====== Extracted data ======
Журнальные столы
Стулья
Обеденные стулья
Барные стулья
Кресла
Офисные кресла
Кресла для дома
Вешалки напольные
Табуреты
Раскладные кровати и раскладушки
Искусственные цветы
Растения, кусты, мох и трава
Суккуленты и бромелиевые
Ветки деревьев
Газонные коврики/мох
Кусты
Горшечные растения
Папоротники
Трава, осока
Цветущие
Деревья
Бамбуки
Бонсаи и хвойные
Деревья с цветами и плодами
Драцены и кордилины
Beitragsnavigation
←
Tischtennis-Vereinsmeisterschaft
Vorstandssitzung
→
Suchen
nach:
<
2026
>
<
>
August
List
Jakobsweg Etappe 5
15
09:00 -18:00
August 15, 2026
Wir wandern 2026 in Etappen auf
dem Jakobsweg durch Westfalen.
======
====== Extracted data ======
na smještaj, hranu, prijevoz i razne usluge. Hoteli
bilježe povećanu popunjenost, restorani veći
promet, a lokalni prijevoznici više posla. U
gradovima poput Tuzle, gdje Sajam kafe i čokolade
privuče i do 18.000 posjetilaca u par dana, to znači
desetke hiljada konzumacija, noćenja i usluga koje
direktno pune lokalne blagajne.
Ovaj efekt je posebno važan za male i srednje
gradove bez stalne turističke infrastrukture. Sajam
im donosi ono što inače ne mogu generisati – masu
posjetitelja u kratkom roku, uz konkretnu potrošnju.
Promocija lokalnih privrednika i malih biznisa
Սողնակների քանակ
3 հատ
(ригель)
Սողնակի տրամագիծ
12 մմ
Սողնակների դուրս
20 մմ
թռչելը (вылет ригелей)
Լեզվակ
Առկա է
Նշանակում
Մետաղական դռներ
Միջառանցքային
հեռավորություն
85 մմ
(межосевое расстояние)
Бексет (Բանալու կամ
======
*What you have to do*:
Determine the number of lines above holding the string "Սողնակների". Reply with it and nothing more.

*Exercise answer*:
2